Records:
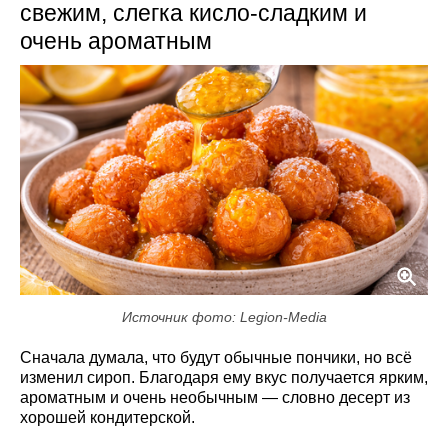
свежим, слегка кисло-сладким и
очень ароматным
Источник фото: Legion-Media
Сначала думала, что будут обычные пончики, но всё
изменил сироп. Благодаря ему вкус получается ярким,
ароматным и очень необычным — словно десерт из
хорошей кондитерской.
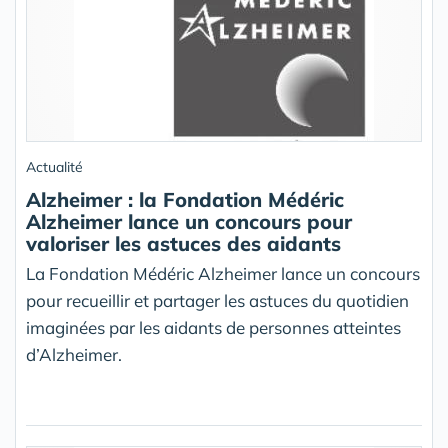
Actualité
Alzheimer : la Fondation Médéric
Alzheimer lance un concours pour
valoriser les astuces des aidants
La Fondation Médéric Alzheimer lance un concours
pour recueillir et partager les astuces du quotidien
imaginées par les aidants de personnes atteintes
d’Alzheimer.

Work to be completed: Take each line above that contains "очень" and copy it out.

Completed exercise:
очень ароматным
ароматным и очень необычным — словно десерт из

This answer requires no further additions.